With nationalistic political movements seizing power left and right, the world has been thrust into a frenzy as everyone rushes to draw their own lines in the sand. Assuming you weren’t born yesterday, this is likely not an earth-shattering observation, considering humanity has been gradually dialing up the volume on our collective screeching for a few years now. One could even argue that people who actually were born yesterday have probably already had to confront this in some shape or form. For better or for worse, Politics is inescapable.
The ripple effects have by no means fallen on deaf headphones.
The classic rejection of conservatism by young music fans and the artists that represent them is snowballing back to life more and more by the day, and it seems to be only the beginning. While it may be too early (and potentially too popular) to label it a true counterculture uprising, there is a rebellious familiarity to the phenomenon that is worth exploring.
Looks like a punk, swims like a punk, and quacks like a punk
While some of the genre’s icons were ironically quite gimmick-indulgent (not naming names but you know who you are Richard Hell), traditional Punk was defined simply by a rejection of bootlicking. It did not sell images, it rejected hierarchies, and it refused to comply in the subtle popularity contests of everyday life.
While a lot of this antagonistic focus was on the music industry itself, it was famously unshy in taking on the government as well.
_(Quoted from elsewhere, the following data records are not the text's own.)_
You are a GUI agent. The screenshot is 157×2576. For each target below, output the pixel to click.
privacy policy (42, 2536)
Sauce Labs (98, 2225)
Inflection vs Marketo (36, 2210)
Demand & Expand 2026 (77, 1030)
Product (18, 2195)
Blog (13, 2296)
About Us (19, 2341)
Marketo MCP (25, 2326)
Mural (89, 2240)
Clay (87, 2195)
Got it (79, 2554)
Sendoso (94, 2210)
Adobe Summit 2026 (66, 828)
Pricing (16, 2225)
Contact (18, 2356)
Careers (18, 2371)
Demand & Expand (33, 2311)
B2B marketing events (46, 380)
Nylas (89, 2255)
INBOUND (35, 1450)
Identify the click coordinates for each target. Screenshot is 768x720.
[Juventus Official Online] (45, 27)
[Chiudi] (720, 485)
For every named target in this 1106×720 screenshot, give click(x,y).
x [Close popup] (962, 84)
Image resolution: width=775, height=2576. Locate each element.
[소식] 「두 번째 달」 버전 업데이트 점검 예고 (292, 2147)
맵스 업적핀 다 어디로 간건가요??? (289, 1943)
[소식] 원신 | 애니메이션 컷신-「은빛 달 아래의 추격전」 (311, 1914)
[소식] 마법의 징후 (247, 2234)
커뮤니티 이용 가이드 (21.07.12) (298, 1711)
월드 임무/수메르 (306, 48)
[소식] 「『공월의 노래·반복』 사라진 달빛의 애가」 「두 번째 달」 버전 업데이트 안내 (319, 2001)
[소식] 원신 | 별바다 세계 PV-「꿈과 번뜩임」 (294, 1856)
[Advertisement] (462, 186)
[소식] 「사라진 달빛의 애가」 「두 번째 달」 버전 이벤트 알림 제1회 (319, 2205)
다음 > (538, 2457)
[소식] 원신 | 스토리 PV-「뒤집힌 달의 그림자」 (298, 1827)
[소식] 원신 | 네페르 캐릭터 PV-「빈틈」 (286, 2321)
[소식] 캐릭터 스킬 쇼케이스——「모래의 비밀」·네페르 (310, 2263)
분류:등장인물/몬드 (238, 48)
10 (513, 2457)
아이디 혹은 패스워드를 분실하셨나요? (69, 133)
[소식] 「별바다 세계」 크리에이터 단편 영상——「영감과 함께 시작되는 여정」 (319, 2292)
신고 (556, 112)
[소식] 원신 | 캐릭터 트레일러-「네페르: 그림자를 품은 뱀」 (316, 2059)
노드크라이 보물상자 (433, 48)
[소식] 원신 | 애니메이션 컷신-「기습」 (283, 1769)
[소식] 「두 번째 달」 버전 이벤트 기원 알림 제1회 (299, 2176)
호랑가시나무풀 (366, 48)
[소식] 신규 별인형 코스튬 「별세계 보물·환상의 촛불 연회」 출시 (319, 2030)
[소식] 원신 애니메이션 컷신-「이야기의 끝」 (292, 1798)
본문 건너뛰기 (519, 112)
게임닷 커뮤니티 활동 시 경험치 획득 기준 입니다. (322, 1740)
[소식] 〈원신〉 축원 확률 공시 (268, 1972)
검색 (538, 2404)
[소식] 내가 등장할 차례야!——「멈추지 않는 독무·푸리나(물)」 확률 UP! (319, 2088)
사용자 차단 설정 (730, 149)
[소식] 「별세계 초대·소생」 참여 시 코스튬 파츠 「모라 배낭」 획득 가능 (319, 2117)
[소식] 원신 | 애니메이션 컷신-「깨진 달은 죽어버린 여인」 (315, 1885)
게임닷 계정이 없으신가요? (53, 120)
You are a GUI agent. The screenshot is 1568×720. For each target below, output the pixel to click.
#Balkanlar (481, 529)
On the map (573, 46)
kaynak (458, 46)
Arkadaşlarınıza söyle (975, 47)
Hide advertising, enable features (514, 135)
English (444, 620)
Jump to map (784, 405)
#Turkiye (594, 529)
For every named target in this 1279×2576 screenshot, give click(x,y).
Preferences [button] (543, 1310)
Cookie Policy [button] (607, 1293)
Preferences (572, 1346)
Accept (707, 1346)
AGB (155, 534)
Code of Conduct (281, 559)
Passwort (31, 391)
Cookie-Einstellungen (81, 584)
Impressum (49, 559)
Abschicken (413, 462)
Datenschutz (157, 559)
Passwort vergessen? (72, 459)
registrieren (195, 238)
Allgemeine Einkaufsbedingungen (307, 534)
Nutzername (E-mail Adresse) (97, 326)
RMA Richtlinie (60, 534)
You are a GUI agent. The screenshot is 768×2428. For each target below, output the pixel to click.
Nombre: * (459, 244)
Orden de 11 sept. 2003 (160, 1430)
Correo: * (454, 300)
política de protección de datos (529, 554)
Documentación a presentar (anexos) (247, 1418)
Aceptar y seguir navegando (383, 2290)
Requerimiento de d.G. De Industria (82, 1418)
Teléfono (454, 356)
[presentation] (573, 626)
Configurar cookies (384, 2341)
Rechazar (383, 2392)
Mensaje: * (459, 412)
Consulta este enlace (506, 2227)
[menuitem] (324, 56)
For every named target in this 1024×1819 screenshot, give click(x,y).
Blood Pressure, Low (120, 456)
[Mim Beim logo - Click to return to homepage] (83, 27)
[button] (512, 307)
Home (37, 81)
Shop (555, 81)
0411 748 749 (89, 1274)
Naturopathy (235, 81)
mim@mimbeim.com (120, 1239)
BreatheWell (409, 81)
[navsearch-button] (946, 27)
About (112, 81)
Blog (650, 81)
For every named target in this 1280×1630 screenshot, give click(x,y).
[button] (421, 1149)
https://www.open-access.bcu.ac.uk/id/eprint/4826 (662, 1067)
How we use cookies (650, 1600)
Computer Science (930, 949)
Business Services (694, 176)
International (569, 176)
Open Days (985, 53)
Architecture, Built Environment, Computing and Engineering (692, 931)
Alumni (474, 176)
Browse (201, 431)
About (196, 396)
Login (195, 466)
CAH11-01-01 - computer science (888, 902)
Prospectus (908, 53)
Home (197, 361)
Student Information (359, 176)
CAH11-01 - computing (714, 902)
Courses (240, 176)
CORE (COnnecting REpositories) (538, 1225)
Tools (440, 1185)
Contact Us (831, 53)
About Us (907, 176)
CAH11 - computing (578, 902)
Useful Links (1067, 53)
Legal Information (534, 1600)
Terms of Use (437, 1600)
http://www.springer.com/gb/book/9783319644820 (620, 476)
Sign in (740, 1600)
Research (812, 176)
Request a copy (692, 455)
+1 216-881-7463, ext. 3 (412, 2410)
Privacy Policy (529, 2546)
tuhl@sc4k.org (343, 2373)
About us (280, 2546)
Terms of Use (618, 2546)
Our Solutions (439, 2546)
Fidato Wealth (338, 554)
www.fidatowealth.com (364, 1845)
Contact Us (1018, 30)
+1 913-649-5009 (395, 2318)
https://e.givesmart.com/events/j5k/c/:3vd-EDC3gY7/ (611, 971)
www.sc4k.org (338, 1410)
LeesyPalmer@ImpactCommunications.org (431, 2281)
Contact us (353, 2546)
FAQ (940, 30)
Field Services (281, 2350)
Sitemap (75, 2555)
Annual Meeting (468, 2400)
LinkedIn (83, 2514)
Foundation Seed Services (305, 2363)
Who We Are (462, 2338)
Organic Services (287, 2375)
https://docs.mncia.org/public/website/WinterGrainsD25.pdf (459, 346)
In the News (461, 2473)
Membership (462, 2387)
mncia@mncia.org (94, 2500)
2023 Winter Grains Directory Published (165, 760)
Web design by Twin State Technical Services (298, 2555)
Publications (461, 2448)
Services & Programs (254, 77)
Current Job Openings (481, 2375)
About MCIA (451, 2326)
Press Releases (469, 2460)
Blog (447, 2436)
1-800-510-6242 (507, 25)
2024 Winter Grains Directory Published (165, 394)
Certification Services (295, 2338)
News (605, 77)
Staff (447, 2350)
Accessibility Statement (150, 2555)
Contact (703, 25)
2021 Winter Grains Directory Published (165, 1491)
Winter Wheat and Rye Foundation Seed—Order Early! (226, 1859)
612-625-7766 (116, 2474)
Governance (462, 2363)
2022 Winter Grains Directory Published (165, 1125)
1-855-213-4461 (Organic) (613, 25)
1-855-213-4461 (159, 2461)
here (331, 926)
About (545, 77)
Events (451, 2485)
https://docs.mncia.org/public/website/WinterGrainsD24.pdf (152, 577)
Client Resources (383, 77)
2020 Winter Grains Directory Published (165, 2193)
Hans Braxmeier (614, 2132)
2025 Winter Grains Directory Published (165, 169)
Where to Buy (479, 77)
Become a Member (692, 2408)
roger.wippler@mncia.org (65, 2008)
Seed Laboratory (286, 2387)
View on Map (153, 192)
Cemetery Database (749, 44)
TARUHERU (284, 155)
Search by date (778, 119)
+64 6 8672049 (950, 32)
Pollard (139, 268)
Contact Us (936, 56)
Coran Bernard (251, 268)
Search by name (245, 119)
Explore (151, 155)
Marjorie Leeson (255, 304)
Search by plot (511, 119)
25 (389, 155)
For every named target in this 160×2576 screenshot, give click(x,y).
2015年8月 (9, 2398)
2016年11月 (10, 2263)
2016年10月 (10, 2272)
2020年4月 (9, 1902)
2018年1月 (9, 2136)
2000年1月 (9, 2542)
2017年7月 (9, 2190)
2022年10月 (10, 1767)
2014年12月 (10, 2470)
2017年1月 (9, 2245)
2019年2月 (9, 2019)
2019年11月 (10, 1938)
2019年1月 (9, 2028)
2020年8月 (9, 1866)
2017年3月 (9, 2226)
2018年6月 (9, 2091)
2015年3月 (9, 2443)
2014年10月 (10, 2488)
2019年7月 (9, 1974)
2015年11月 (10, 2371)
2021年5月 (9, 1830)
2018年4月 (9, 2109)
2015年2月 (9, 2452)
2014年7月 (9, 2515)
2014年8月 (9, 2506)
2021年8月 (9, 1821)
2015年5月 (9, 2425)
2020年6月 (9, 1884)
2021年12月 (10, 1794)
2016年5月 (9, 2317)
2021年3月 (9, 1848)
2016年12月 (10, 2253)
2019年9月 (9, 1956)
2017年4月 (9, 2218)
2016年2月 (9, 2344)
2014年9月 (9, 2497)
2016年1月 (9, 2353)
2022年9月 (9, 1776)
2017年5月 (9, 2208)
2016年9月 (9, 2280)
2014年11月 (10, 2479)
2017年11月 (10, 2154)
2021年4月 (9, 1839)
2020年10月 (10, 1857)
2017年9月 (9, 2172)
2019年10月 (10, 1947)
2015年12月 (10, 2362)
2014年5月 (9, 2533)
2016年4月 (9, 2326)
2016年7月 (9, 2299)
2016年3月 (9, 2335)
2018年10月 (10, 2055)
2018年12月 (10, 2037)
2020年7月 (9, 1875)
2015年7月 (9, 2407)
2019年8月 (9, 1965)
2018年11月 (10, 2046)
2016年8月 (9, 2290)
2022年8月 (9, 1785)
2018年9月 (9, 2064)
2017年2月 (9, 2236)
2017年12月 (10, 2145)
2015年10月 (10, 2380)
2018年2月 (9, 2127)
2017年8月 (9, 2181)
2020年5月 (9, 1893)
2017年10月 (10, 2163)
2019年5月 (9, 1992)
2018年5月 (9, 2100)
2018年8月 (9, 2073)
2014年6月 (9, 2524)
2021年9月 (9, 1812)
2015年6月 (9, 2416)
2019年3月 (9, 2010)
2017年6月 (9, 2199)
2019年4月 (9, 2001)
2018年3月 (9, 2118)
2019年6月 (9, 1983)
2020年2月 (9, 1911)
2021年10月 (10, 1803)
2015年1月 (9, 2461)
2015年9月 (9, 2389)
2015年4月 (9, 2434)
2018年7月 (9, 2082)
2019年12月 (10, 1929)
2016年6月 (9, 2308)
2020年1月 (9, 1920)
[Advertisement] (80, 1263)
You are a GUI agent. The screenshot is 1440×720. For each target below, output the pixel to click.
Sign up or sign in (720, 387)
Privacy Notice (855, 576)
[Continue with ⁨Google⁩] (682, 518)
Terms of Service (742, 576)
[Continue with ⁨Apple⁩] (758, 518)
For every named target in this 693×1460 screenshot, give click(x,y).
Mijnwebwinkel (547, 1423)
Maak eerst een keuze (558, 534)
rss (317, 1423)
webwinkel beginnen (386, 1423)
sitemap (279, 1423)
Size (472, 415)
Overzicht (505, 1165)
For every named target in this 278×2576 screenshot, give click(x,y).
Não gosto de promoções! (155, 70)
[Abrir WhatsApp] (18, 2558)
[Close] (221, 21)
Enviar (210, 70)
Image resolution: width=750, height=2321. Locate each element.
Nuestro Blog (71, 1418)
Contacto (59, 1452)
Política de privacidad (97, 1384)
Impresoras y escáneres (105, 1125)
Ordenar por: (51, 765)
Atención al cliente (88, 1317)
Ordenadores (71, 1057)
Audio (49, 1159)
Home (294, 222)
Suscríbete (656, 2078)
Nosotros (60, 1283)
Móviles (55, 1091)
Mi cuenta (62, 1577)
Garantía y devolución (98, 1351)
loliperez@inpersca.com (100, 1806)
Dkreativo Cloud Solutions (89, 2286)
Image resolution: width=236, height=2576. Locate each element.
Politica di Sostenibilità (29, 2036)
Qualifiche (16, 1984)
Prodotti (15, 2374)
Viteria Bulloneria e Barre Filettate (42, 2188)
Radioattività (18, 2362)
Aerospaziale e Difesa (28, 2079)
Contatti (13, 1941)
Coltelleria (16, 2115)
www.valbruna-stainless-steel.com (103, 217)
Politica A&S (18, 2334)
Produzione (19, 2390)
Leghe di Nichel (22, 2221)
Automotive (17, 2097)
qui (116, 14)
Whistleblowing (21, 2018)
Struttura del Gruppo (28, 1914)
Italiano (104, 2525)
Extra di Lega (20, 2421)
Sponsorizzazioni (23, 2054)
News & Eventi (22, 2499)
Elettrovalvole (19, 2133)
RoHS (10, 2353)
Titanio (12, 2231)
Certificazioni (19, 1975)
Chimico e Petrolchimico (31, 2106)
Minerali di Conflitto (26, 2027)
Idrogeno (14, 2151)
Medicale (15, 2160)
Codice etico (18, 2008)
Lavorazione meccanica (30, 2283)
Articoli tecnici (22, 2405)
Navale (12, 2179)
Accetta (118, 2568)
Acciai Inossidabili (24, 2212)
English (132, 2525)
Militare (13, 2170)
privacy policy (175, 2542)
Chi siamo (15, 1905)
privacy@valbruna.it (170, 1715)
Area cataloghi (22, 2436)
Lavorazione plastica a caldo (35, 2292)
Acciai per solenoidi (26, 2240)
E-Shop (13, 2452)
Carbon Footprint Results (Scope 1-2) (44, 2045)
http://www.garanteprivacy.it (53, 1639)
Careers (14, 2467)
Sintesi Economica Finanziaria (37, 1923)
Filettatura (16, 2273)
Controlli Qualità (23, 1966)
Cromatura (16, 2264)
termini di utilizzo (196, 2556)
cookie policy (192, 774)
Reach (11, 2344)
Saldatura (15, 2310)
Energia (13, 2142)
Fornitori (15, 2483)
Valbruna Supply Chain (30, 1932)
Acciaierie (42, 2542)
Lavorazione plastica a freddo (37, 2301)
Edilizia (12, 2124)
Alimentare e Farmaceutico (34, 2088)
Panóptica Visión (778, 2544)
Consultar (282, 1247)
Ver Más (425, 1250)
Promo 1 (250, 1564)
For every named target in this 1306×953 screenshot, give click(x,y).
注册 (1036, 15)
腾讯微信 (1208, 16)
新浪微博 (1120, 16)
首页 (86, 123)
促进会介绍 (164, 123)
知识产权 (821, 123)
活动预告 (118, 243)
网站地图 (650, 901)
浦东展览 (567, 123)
In the context of modern society, all of this fits like a glove. The idea of kissing up to the establishment (see also: the swamp) has even become unpopular amongst conservatives. Controversial leaders all over the world have been winning elections on the promise of unrestrained bluntness.
However, whether or not they are delivering is the source of universal debate, and that is what has become society’s (and by extension, music’s) most volatile pressure point.
Don’t call it a comeback: punk's second life
When you hear punk, you likely think of the more topical traits of the scene. Images of safety-pinned leather jackets on angry British teenagers may come to mind.
Logically, you understand that not every single punk artist embodied the Sex Pistols-esque brand to a T. It’s just a representative caricature, something every genre of music has.
That being said, punk was an ideology just as much as a sound or a look. The lack of buzzsaw guitar on the radio doesn’t speak for the state of the genre, and it doesn’t just live in the fractured remains of pop punk, dream pop, or wherever else you can find a moody white boy with a guitar either. It is, by definition, not a slave to any uniform. The very nature of it guarantees eternal fluidity as the same old motives are just filtered through new contexts.
She may not sound the part, but Charli XCX is punk. The same goes for M.I.A., Danny Brown, St.
Vincent, Blood Orange, Sufjan Stevens, Death Grips, and any other artist willing to bluntly explore their own nuance at the risk of commercial loss. Nothing is more inherently punk than Profiles In Courage-esque integrity.
For an even more direct example, just look to the musicians from all genres who have directly spoken against oppressive systems recently. Through artists like Kendrick Lamar and A Tribe Called Quest, we have seen rap, of all things, become one of the punk philosophy’s most obvious disciples. The different sound is just a new method of delivery
Punk nuance has existed forever (insert clever pun about Johnny Cash and Grandmaster Flash) and it has become the catalyst through which the soul of the genre still thrives.
Purists may argue against such a meta method of music-sorting, and it would be a fair point. That being said, in a time when an increasingly large number of people need something to scream at the establishment for, I maintain that the pool of options is not as shallow as it may seem.